WHAT YOU SHOULD DO >> Lines in the entries below where the word "Bekasi" shows up should each be copied.

INFORMATION PROVIDED >>
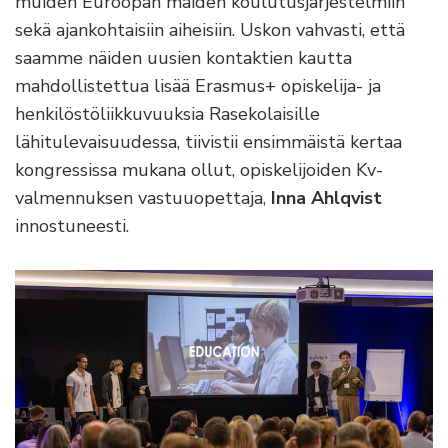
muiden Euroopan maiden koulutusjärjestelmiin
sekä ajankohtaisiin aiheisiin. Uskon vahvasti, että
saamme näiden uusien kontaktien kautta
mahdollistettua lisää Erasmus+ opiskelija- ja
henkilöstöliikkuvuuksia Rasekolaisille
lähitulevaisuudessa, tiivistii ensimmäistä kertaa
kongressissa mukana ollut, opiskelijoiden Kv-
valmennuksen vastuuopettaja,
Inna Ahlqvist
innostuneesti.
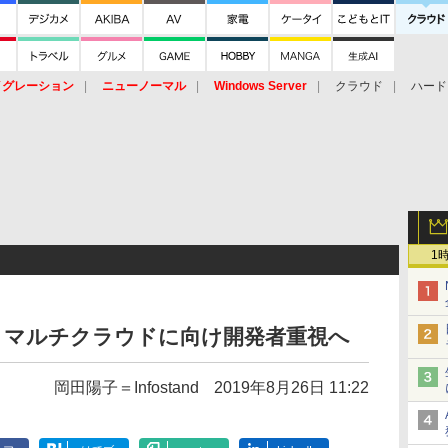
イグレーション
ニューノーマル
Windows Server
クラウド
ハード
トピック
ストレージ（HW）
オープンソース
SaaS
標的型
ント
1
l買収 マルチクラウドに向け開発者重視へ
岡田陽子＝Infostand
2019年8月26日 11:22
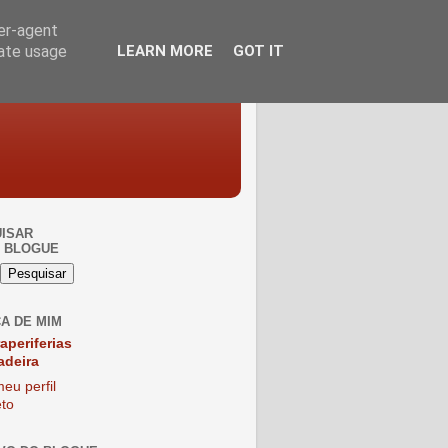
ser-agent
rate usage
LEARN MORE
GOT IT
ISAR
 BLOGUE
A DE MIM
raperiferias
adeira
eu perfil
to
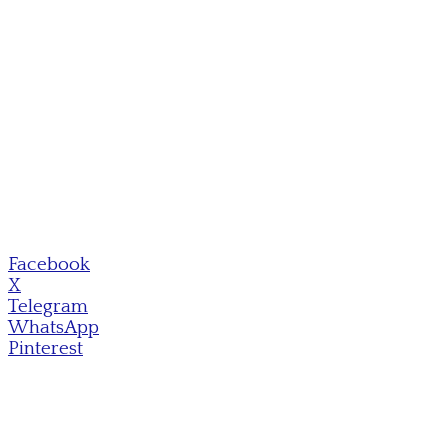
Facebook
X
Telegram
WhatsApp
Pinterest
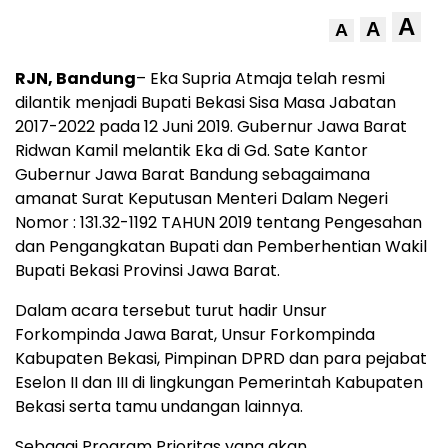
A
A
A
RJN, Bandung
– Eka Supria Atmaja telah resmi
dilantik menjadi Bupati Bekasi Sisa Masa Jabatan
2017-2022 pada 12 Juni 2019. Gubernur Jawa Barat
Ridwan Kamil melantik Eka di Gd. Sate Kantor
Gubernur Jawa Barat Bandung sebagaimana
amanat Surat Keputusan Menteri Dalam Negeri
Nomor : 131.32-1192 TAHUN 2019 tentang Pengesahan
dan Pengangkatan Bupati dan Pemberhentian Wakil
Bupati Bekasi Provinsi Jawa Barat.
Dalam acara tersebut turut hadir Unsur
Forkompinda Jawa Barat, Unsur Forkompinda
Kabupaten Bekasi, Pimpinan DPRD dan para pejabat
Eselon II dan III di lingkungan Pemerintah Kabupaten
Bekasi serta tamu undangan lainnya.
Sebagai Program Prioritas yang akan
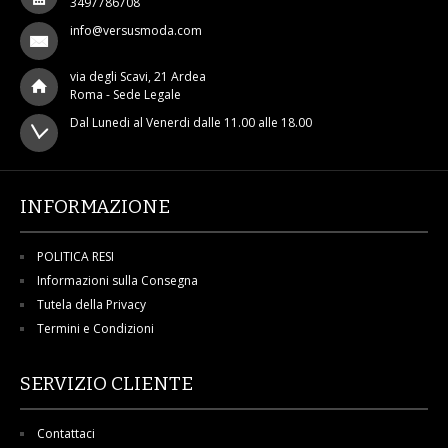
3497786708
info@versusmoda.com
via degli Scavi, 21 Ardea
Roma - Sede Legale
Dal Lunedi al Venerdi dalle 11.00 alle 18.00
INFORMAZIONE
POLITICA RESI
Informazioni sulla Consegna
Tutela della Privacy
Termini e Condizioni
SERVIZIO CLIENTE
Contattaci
---
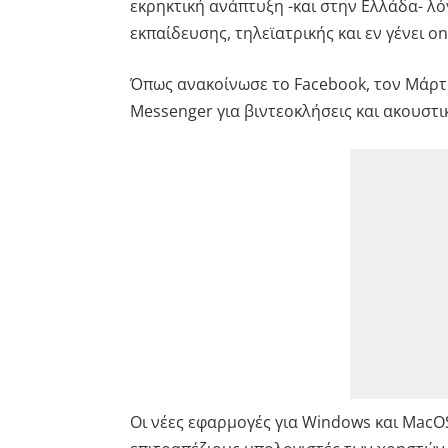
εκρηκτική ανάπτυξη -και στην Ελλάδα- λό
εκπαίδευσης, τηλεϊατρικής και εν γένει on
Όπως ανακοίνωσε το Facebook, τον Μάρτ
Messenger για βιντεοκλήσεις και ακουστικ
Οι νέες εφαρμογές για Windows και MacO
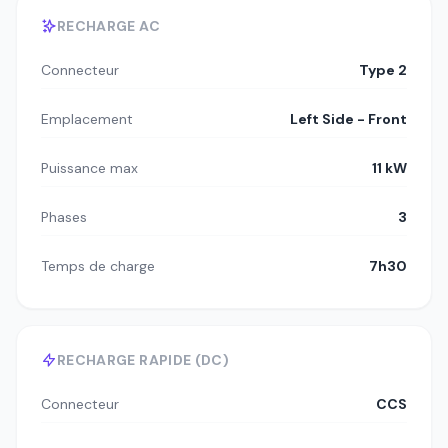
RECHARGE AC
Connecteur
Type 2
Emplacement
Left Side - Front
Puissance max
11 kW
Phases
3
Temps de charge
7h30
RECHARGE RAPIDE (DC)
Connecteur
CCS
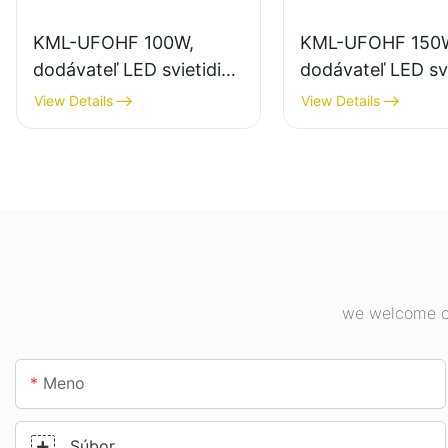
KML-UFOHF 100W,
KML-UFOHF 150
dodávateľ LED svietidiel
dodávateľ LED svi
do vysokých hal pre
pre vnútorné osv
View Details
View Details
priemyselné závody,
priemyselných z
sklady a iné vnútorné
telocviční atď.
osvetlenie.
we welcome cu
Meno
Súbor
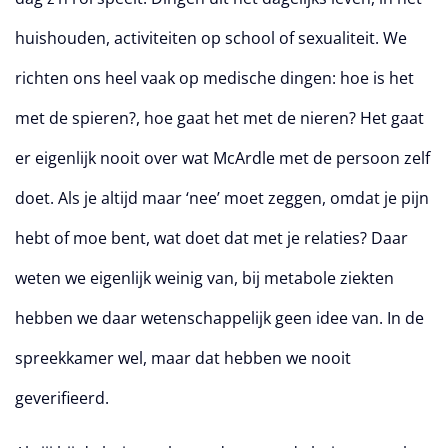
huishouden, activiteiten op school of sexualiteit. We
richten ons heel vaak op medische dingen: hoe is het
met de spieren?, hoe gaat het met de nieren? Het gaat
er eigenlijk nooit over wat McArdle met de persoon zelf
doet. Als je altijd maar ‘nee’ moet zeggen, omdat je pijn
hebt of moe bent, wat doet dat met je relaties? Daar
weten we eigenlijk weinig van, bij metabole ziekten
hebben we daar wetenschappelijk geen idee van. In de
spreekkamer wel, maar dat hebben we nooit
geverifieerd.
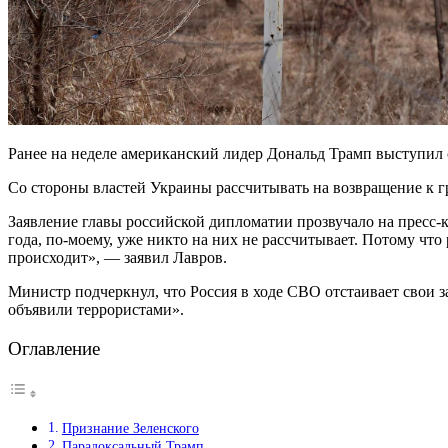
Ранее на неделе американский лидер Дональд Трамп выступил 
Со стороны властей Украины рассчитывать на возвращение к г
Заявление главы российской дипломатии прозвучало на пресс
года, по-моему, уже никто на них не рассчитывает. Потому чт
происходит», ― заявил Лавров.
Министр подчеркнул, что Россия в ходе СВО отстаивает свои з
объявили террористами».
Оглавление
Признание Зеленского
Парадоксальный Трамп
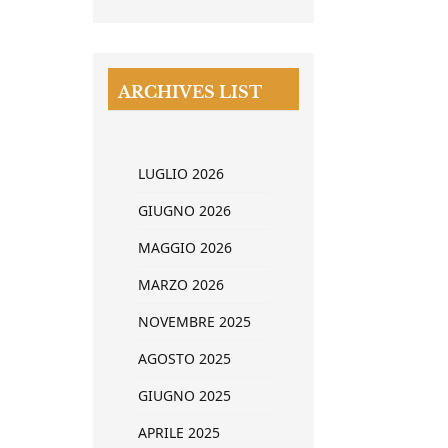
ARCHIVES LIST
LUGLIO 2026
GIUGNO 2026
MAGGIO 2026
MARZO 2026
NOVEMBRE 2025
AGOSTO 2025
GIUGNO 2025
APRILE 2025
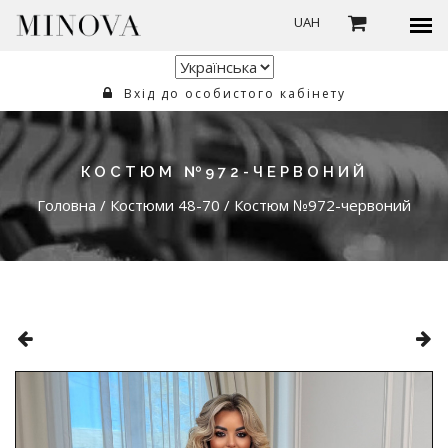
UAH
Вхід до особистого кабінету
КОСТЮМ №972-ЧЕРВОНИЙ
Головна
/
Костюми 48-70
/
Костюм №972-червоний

REPLY >>
dilantik menjadi Bupati Bekasi Sisa Masa Jabatan
Bupati Bekasi Provinsi Jawa Barat.
Kabupaten Bekasi, Pimpinan DPRD dan para pejabat
Bekasi serta tamu undangan lainnya.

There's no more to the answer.